*** DATA EXTRACT
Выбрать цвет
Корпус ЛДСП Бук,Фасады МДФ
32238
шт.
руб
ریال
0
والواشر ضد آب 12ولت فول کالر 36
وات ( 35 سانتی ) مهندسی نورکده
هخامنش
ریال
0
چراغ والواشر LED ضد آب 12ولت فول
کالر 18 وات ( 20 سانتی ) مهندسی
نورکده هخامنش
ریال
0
******
*** DATA EXTRACT
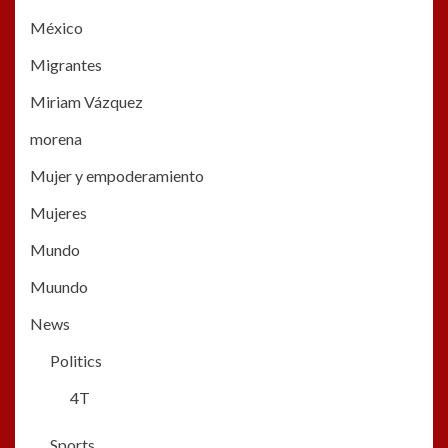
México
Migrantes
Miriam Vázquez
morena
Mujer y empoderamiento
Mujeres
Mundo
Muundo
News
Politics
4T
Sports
******
*** DATA EXTRACT
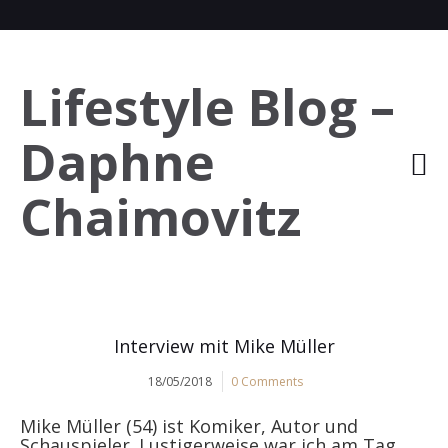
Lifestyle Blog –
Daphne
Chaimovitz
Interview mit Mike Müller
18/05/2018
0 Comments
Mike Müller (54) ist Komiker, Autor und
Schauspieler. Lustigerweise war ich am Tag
******
→ **YOUR INSTRUCTIONS**:
What lines of the material contain "سانتی"? Show them.

→ **WRITTEN SOLUTION**:
وات ( 35 سانتی ) مهندسی نورکده
کالر 18 وات ( 20 سانتی ) مهندسی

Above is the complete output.